→ WHAT IS BEING ASKED: Your output must be the lines below from the line containing "Echtholzdiele" to the line containing "Nach der OpenClaw-Installation ist die", both lines included, reproduced exactly and without pictures.

Start of SUPPLIED DATA

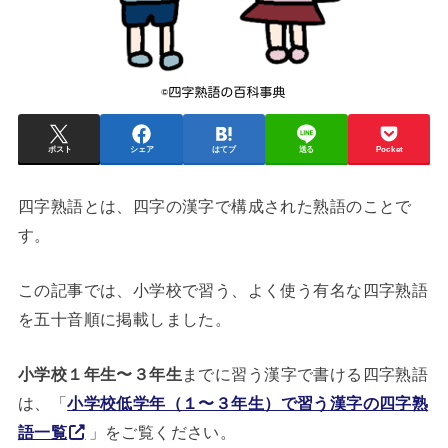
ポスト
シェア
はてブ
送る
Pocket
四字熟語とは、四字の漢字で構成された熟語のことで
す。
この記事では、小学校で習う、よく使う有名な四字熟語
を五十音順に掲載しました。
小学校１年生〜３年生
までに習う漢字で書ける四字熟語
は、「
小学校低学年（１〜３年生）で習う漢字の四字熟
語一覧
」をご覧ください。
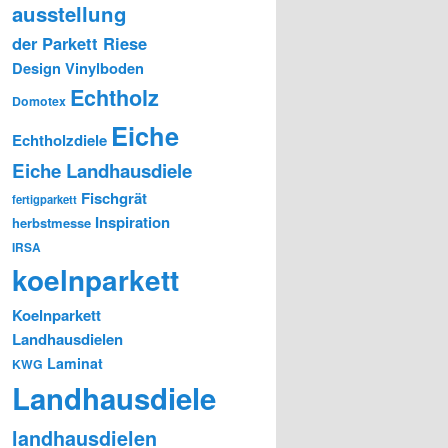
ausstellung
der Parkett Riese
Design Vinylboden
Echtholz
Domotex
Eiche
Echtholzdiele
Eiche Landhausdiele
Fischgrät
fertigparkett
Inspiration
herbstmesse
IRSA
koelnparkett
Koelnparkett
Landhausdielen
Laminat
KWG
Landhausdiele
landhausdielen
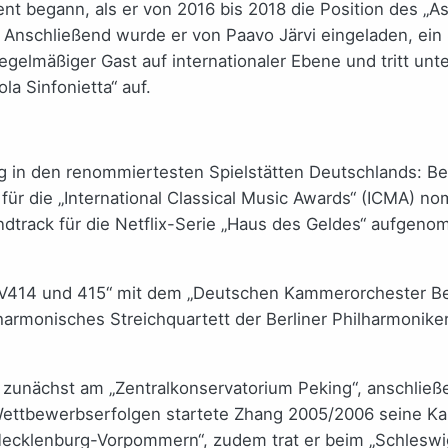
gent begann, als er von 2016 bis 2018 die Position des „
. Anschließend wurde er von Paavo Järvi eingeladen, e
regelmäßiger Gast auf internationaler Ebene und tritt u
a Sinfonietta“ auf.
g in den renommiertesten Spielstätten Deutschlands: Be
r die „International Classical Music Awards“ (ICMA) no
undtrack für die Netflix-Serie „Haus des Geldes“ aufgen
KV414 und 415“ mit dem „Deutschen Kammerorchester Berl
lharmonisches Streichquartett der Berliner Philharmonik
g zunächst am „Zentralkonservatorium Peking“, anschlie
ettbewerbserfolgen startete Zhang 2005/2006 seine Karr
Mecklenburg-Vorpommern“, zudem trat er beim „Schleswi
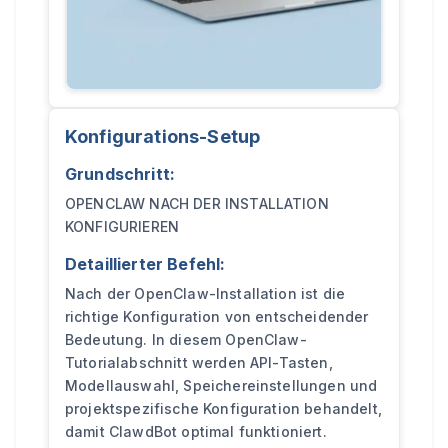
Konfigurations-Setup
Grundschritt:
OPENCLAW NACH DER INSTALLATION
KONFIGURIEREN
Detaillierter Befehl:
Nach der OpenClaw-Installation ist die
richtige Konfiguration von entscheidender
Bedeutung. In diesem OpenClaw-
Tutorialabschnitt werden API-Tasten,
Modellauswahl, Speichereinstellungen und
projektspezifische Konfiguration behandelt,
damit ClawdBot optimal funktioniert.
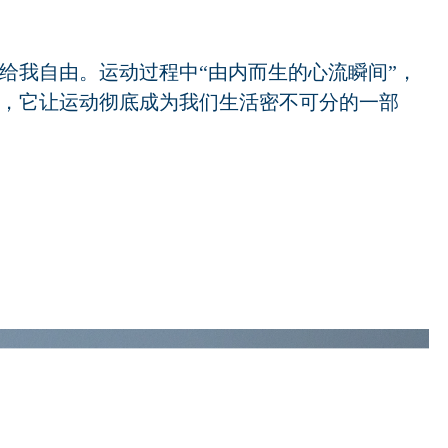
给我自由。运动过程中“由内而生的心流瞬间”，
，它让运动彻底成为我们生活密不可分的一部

End of SUPPLIED DATA

→ ANSWER SPACE:
Echtholzdiele
Eiche Landhausdiele
Fischgrät
fertigparkett
Inspiration
herbstmesse
IRSA
koelnparkett
Koelnparkett
Landhausdielen
Laminat
KWG
Landhausdiele
landhausdielen
gent begann, als er von 2016 bis 2018 die Position des „
. Anschließend wurde er von Paavo Järvi eingeladen, e
regelmäßiger Gast auf internationaler Ebene und tritt u
a Sinfonietta“ auf.
g in den renommiertesten Spielstätten Deutschlands: Be
r die „International Classical Music Awards“ (ICMA) no
undtrack für die Netflix-Serie „Haus des Geldes“ aufgen
KV414 und 415“ mit dem „Deutschen Kammerorchester Berl
lharmonisches Streichquartett der Berliner Philharmonik
g zunächst am „Zentralkonservatorium Peking“, anschlie
ettbewerbserfolgen startete Zhang 2005/2006 seine Karr
Mecklenburg-Vorpommern“, zudem trat er beim „Schleswi
Konfigurations-Setup
Grundschritt:
OPENCLAW NACH DER INSTALLATION
KONFIGURIEREN
Detaillierter Befehl:
Nach der OpenClaw-Installation ist die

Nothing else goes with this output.